Biden may not think so. He shares Obama's goals. He'd like to enjoy Obama's popularity. He forgets that Obama's good marks were personal. They never translated to the Democratic Party. As Obama pressed ahead with his agenda despite public ambivalence and hostility, his party lost one chamber of Congress, one governor's mansion, one state legislature after another.
Deprived of allies in Congress, Obama relied on judicial and bureaucratic means to achieve his ends. But this approach enraged the Republican base while creating the widespread sense that the electorate no longer controlled its government. The result was Trump. Who promptly unwound Obama's executive orders.
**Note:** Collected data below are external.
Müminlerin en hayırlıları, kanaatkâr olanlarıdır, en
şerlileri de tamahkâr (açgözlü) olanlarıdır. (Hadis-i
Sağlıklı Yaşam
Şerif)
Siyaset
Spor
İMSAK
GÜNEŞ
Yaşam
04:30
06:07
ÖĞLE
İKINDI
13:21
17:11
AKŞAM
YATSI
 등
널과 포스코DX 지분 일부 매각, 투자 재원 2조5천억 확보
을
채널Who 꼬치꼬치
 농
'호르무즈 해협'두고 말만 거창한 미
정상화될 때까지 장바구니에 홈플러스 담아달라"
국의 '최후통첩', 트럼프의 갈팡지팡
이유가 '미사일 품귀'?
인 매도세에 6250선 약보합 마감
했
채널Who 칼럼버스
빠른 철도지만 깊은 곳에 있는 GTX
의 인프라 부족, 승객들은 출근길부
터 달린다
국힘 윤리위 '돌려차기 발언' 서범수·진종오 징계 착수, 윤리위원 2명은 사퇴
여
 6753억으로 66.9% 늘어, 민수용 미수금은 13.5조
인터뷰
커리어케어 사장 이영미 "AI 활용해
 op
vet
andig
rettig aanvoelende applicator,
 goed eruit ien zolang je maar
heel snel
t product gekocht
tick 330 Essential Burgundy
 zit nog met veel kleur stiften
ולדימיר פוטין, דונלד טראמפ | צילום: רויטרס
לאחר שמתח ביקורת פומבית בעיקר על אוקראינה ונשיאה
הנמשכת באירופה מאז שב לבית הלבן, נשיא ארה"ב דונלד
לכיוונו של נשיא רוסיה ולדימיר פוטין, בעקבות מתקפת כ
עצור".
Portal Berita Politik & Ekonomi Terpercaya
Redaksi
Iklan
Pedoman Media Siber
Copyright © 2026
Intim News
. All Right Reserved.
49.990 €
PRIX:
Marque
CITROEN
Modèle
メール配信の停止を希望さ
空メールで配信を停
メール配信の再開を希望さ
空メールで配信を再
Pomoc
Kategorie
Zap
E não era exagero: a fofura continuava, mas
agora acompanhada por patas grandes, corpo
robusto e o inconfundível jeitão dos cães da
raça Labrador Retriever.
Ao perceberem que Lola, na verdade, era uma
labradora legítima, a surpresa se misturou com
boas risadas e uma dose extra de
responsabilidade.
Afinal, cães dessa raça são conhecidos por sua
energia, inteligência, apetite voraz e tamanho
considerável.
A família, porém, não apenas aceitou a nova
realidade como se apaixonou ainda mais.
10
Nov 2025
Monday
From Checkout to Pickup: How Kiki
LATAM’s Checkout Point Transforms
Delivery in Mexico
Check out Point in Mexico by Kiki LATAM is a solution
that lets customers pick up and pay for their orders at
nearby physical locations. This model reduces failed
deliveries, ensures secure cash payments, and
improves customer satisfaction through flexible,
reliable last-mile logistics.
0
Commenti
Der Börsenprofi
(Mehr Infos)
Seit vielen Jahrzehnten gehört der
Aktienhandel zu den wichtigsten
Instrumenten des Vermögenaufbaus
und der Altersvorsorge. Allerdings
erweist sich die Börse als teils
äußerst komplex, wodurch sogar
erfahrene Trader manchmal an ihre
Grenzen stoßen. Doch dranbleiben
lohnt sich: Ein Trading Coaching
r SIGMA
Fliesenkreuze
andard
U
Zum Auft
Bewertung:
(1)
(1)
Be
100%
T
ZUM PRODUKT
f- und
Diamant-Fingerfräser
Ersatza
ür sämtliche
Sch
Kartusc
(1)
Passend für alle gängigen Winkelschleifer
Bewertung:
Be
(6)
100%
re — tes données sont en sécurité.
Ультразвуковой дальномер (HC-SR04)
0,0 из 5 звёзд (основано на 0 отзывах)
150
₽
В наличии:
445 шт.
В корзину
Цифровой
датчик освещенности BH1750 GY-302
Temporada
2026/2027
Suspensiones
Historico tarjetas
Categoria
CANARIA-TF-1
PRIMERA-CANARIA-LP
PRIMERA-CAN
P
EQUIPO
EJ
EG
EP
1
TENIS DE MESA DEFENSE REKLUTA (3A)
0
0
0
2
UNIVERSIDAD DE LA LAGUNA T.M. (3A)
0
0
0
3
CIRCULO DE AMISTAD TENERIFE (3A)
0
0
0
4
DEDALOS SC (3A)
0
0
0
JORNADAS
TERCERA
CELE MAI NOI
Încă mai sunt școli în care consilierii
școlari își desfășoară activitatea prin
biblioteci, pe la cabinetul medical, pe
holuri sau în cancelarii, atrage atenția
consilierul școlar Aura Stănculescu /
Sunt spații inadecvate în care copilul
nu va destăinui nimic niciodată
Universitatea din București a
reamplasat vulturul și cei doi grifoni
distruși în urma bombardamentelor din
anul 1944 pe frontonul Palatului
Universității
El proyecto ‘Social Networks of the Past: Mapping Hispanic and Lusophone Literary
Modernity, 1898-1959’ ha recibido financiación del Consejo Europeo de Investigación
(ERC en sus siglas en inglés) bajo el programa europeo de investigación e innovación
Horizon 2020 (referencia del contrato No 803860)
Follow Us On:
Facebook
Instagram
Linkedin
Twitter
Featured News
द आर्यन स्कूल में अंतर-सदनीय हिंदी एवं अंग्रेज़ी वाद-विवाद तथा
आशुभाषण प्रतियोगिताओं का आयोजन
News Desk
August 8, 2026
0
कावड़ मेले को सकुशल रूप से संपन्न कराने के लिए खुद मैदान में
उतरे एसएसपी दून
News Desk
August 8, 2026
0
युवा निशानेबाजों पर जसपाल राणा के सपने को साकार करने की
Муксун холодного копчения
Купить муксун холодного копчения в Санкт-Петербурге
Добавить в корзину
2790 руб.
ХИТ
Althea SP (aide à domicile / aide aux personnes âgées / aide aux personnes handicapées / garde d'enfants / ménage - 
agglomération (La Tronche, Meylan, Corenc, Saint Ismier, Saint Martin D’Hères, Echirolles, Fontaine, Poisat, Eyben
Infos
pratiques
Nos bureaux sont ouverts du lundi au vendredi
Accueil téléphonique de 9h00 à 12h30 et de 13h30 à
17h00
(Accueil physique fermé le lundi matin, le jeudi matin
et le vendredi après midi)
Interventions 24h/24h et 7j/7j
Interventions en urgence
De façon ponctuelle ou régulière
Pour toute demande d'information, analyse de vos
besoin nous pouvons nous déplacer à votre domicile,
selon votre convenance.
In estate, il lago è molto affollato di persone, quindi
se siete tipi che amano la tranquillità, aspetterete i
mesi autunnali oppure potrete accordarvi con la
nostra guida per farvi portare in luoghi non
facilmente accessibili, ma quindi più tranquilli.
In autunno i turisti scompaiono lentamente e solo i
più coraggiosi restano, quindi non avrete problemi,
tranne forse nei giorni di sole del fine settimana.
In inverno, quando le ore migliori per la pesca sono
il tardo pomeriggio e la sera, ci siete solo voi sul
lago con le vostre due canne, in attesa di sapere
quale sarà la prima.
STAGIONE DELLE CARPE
Biden seems eager to reboot this sordid drama. But he's playing a weaker hand than Obama enjoyed at the outset. When the next Congress convenes in January, Democrats will have their smallest House majority since 1893. The best case scenario for Democrats is a 50-50 Senate. In 2009, Obama had a huge majority in the House and a filibuster-proof majority in the Senate. He still couldn't get everything he wanted.
Unusual staffing decisions, needless fights, the specter of corruption, the promise of gridlock—and inauguration is still over a month away. Biden gives us the same team and plans as his former boss, but with more awkward presentation and additional scandal. The third Obama term is on track to be as disappointing as the first two.